Sometimes the echo is a bit distorted, not exactly what you said.

Sometimes it’s coming from someone else, and is malicious.

Yes, there are all sorts of spiritual applications that can be made here – see Casting Crowns’ Voice of Truth for a practical application.

This post is about the technical side of things.

I rely on a tech site called Stack Overflow.  High quality, low noise – it’s a wonderful resource, and their sister sites cover everything from Android to photography to Biblical hermeneutics to poker. What’s not to like?

I even used Stack Overflow to get my most recent job.  I had to pass a technical test consisting of eight questions.  I included the source of my answers as proof of goodness, and also to share where I found stuff.  The answer to the first question came from Stack Overflow.

So I like them.  I share them with people.  I’m even a little protective of them.

Last week, I was big-time protective.

Background: there is a technology known as screen scraping.  This pulls information off a web site or another application, and presents it in a different format.  Companies often use this to update old mainframe applications and present them in a GUI.  Sometimes it’s done well, and looks very Windows-y.  Sometimes it’s done cheaply, like we saw at the hardware store when we had to buy a dryer a few weeks ago.  That was a classic “green screen” plopped into a Windows frame.

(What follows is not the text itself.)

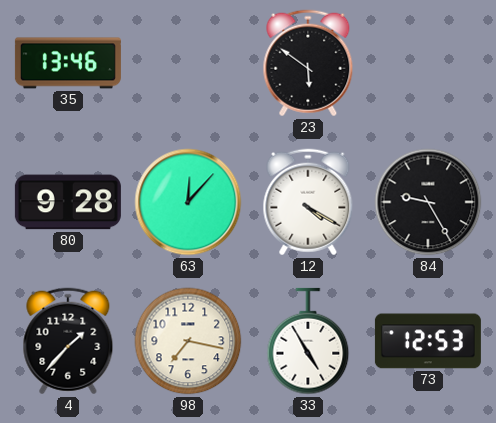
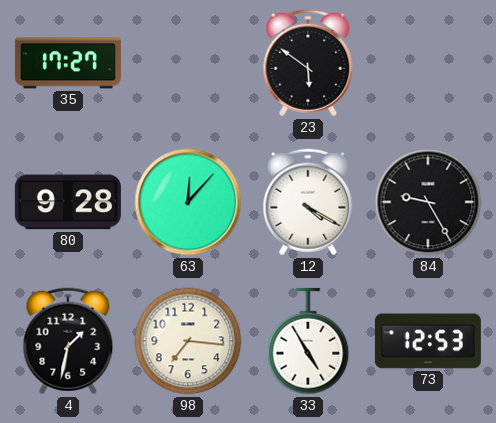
35: 13:46 -> 17:27
4: 1:37 -> 1:32
98: 7:17 -> 7:16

Sometimes, though, screen scraping is done with bad intentions.  I was researching a problem for work, and found an answer here.  It looks like this at the top:


There’s a question, some explanation, and an update from the original author.

One of my other Google answers was from another site.  That one looked similar.


In fact, it looked too similar.  Not identical, which would have made the copy easy to find.  The thieves had changed a few of the words – Easiest to Simplest.  want to wish.  “in front of” to “before”.  answers to solutions.  A simple dictionary lookup, probably.

It sure wasn’t a smart dictionary lookup, which would have caught that “answers” was being used as a verb, not a noun.  You can provide answers and solutions.  You can’t “solution” a question, though.

I sent an email to the fine folks at Stack Overflow, with details about the malevolent screen scraper.  I got back a very nice reply:


I don’t know if I’ll ever hear the resolution to ticket 201303081754.  Doesn’t matter.

I came down on the side of truth and justice, which is worth doing even if I don’t get a T-shirt.